Checkpoint diff & SAE analysis

Post-training interpretability on real fine-tuned checkpoints. Compare base vs checkpoint with aquin diff weight (per-layer ‖ΔW‖, rank/collapse signals, merge verdict, optional behavioral probes), aquin diff sae (sparse feature activation deltas through the public SAE), and aquin diff residue (per-layer activation drift on probes). Bisect multi-checkpoint training with aquin check trajectory. For activation capture, temp SAE training, and alignment, see SAE training (/docs/sae-training). Works for LLM and embedding models. Requires GPU, aquin load model, and aquin load sae for feature-level diffs. Results upload to your CLI inbox when logged in.

PrerequisiteLLM: aquin login · aquin load model llama-3.2-1b · aquin load sae llama-3.2-1b-l8 · Embedding: aquin login · aquin load model gte-small · aquin load sae gte-small-l11

5 commands

aquin diff weight

agent tool: run_merge_analysis

Per-layer weight delta between the catalog base model and a fine-tuned checkpoint, plus rank/collapse signals, merge verdict (pass | warn | fail), and optional behavioral model-diff on probe generations (LLM only).

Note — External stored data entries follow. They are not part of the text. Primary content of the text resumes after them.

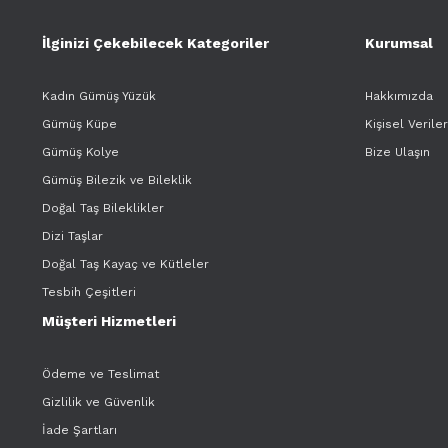
İlginizi Çekebilecek Kategoriler
Kurumsal
Kadın Gümüş Yüzük
Hakkımızda
Gümüş Küpe
Kişisel Verile
Gümüş Kolye
Bize Ulaşın
Gümüş Bilezik ve Bileklik
Doğal Taş Bileklikler
Dizi Taşlar
Doğal Taş Kayaç ve Kütleler
Tesbih Çeşitleri
Müşteri Hizmetleri
Ödeme ve Teslimat
Gizlilik ve Güvenlik
İade Şartları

LLMs report Q/K/V/O/MLP ‖ΔW‖ and stable rank (full weights via TransformerLens, or LoRA effective B@A). Embedding models diff HF encoder weights grouped by layer. Exit code 2 on fail. Tracks a mergeAnalysis card and uploads to your CLI inbox when logged in.

Flag	Description
--checkpoint*	Path to merged .pt checkpoint or HF save_pretrained directory.
--name	Label for checkpoint in output and inbox card (default: filename stem).
--prompts	JSON array or JSONL probes for behavioral diff (LLM).
--no-behavioral	Skip generation-based behavioral scores (faster).
--save	Write schema_version=1 JSON export.

example

Uses the loaded model as base. No --model override.

aquin diff sae

agent tool: run_sae_diff

Load the catalog base model and a fine-tuned checkpoint, run the same prompts through the public SAE, and report per-feature activation deltas (changed count, mean/max |Δ|, top features). LLMs use TransformerLens residuals; embedding models use mean-pooled layer activations. Tracks a saeDiff card and uploads to your CLI inbox when logged in.

Flag	Description
--checkpoint*	Path to merged .pt checkpoint or HF save_pretrained directory.
--prompts	JSON array or JSONL of probe strings / {instruction, response} rows.
--layer	SAE layer (default: from model config).
--sae	Custom SAE weights path instead of pulled public SAE.
--name	Label for checkpoint in output and inbox card (default: checkpoint filename).
--save	Write full JSON payload to disk.

example

Uses the loaded session model. Checkpoint format: { step, state_dict } from run.checkpoint() or fixtures/e2e/scripts/train_lora_e2e.py.

aquin diff residue

agent tool: run_residual_drift

Per-layer activation drift between the catalog base model and a fine-tuned checkpoint on the same probe set. LLMs compare last-token hook_resid_post cosine distance per layer; embedding models compare mean-pooled hidden states per encoder layer. Complements diff weight (weight space) and diff sae (sparse feature space). Tracks a residualDrift card and uploads to your CLI inbox when logged in.

Flag	Description
--checkpoint*	Path to merged .pt checkpoint or HF save_pretrained directory.
--prompts	JSON array or JSONL probe strings (default: built-in short prompts).
--name	Label for checkpoint in output and inbox card (default: filename stem).
--save	Write schema_version=1 JSON export.

example

Uses the loaded model id for catalog base weights. No --model override.

aquin check trajectory

agent tool: run_trajectory_analysis

Training trajectory: diff weight summary for each checkpoint vs base, sorted by training step when present in the .pt file. Use --checkpoints <glob> or --dir to scan a checkpoint folder. Tracks a trajectoryAnalysis card and uploads to your CLI inbox when logged in.

Flag	Description
--checkpoints	Glob of .pt checkpoints (e.g. ~/runs/checkpoints/step_*.pt).
--dir	Recursively scan directory for *.pt files.
--name	Optional prefix for step labels.
--save	Write schema_version=1 JSON export.

example

Provide exactly one of --checkpoints or --dir. Uses loaded model as base.

aquin simulate (saeDiff)

agent tool: run_simulation

At the end of aquin simulate, the pipeline runs an SAE diff between base and the NTK-linearized synthetic checkpoint. Stream logs [simulate] SAE diff: … with nChanged / meanAbsDelta. See Simulation (LLM) for full simulate flags.

example

Synthetic checkpoint. Not the same as diff sae on a real LoRA checkpoint. See /docs/simulation/llm.

Typical workflow

After fine-tuning (your trainer + run.checkpoint(), or the E2E fixture train_lora_e2e.py), capture probes → diff → temp train → align. Activation capture and sae train live under SAE training.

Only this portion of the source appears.